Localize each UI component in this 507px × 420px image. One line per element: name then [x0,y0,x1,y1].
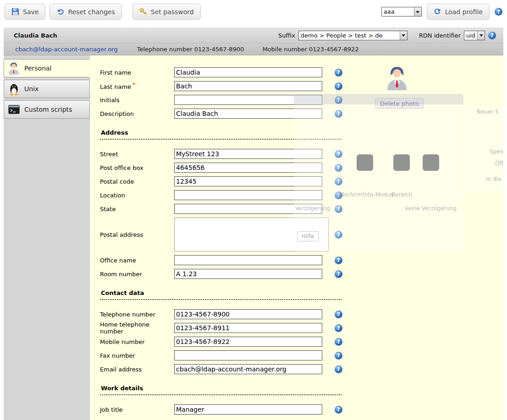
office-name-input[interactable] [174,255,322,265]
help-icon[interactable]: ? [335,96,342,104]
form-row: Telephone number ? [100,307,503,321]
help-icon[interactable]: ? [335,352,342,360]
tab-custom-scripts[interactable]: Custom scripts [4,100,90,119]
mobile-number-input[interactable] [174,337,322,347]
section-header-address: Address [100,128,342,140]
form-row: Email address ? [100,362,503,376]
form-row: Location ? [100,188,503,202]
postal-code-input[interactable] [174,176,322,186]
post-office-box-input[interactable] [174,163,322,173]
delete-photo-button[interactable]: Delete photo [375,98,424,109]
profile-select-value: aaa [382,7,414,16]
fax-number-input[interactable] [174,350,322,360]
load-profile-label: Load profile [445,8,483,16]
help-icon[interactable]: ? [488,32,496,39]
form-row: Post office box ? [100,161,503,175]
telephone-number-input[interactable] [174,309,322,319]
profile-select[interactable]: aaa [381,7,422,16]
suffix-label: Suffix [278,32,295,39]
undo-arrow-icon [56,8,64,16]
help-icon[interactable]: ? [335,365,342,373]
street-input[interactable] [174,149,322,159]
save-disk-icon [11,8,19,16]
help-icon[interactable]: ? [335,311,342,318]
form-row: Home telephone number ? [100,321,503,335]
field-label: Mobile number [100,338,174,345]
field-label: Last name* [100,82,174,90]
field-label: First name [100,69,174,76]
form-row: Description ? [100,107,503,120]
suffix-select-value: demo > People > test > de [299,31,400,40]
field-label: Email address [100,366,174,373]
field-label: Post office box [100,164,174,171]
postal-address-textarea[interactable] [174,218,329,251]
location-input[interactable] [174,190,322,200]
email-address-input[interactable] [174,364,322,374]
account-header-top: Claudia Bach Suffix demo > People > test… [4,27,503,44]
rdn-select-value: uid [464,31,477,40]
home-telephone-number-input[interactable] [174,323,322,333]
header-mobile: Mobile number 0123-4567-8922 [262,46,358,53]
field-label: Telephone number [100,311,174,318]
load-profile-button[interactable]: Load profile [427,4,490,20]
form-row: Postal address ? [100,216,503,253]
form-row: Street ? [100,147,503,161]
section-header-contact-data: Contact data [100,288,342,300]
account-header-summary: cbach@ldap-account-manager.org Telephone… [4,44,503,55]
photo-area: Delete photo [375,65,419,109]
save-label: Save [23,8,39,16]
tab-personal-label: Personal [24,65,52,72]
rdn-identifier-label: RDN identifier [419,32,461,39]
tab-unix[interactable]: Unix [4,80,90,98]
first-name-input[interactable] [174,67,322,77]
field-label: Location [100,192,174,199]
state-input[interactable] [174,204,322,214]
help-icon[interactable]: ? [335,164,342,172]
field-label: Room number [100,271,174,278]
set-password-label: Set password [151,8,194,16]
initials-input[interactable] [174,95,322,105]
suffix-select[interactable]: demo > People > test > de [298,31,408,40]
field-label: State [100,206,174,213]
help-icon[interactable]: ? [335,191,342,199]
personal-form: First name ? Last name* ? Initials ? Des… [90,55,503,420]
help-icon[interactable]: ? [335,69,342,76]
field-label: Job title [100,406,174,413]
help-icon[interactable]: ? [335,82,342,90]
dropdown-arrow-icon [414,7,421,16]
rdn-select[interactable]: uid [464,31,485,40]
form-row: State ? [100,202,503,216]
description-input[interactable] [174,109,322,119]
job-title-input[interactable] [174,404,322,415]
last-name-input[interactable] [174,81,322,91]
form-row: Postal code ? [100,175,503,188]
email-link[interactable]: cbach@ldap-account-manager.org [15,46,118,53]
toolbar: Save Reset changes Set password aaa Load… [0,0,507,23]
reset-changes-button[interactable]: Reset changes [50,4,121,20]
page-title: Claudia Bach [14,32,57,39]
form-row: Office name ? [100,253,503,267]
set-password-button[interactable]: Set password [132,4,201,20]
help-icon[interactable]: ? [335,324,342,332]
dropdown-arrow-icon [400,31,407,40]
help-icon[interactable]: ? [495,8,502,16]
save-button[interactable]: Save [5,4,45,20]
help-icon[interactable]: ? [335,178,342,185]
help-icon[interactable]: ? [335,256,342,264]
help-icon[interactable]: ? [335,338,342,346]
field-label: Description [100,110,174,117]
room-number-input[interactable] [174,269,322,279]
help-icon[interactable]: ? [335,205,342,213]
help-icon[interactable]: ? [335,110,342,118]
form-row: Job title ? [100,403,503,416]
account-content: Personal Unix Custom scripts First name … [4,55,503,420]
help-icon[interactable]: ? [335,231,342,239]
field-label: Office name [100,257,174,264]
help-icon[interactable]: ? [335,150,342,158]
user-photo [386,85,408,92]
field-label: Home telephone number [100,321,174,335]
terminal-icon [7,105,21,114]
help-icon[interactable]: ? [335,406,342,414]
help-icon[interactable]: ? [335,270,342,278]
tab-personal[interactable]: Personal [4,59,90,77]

########

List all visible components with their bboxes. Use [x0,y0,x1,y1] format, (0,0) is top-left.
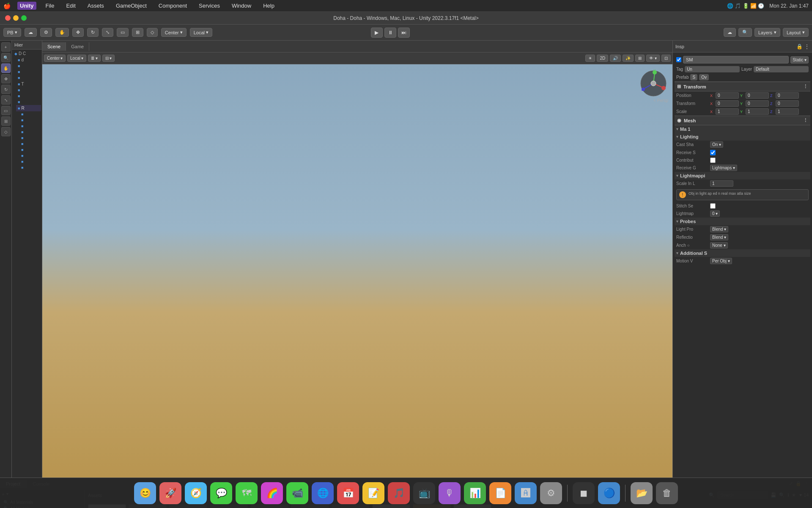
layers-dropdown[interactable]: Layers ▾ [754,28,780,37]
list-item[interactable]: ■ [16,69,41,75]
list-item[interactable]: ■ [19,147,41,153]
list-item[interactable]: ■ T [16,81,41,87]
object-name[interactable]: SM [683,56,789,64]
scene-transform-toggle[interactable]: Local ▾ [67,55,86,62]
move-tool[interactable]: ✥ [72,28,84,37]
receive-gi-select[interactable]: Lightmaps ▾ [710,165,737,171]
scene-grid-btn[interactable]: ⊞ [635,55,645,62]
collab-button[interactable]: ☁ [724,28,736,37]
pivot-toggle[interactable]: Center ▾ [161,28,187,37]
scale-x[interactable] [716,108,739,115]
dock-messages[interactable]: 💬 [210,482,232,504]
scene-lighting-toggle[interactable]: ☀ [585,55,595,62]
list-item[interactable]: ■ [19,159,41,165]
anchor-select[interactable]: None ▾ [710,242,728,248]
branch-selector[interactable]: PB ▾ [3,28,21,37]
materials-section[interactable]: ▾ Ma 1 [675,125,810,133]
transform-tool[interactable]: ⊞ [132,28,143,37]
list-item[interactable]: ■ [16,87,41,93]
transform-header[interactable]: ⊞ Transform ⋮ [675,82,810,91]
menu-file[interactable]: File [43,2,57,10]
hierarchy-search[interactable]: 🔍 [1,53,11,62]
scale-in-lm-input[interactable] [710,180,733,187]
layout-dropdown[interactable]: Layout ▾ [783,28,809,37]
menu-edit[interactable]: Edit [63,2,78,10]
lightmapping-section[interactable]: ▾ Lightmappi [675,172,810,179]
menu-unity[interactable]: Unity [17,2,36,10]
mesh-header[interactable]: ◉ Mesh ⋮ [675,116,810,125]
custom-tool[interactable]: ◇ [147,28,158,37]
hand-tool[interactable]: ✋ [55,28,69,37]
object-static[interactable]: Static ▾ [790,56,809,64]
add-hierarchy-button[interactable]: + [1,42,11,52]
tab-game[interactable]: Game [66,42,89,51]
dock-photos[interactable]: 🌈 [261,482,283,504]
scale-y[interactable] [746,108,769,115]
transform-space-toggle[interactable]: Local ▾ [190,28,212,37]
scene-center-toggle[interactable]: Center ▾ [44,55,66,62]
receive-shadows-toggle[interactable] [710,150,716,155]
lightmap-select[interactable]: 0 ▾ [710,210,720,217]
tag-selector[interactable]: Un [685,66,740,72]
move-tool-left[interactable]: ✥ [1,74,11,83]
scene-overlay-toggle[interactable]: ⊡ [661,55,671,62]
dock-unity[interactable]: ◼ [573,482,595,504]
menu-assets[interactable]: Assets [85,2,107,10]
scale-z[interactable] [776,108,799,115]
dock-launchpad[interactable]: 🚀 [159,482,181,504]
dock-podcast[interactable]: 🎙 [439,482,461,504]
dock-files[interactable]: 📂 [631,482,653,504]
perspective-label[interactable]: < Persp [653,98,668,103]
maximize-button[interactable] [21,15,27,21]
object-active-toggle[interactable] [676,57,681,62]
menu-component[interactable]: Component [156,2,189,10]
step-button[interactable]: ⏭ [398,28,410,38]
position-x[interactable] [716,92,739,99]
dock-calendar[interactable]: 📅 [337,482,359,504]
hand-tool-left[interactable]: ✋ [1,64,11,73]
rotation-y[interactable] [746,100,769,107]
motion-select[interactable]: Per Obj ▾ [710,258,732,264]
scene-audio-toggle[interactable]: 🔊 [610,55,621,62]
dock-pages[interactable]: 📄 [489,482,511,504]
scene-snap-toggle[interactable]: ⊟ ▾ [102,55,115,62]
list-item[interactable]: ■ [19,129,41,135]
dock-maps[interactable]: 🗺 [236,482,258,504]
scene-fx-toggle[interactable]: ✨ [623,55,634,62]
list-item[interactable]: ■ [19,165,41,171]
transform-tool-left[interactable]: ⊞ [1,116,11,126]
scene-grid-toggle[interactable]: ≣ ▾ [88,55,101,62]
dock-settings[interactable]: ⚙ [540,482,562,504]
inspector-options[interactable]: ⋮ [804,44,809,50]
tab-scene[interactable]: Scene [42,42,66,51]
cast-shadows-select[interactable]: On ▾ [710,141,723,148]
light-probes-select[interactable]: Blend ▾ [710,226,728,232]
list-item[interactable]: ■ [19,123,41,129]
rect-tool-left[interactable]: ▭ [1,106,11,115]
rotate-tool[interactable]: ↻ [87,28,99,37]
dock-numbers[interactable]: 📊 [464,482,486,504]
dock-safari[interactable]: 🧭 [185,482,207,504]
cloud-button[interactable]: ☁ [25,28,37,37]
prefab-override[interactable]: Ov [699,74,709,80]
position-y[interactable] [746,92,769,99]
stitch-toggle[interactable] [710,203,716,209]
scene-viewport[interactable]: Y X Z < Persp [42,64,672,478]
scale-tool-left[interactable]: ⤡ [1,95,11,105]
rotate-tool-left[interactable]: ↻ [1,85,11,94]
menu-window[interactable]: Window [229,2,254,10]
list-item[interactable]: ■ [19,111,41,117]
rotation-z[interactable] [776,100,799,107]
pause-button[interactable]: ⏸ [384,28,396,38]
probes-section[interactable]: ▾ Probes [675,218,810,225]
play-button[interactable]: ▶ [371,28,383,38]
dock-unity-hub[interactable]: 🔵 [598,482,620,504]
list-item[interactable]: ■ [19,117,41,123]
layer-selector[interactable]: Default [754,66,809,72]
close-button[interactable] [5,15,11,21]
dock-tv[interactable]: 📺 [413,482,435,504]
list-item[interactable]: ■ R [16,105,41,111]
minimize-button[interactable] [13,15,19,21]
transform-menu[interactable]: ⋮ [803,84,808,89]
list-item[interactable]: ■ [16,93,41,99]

########

--- Task instructions ---
A single number is required: how many lines in these records contain "rotate".

--- Problem solution ---
2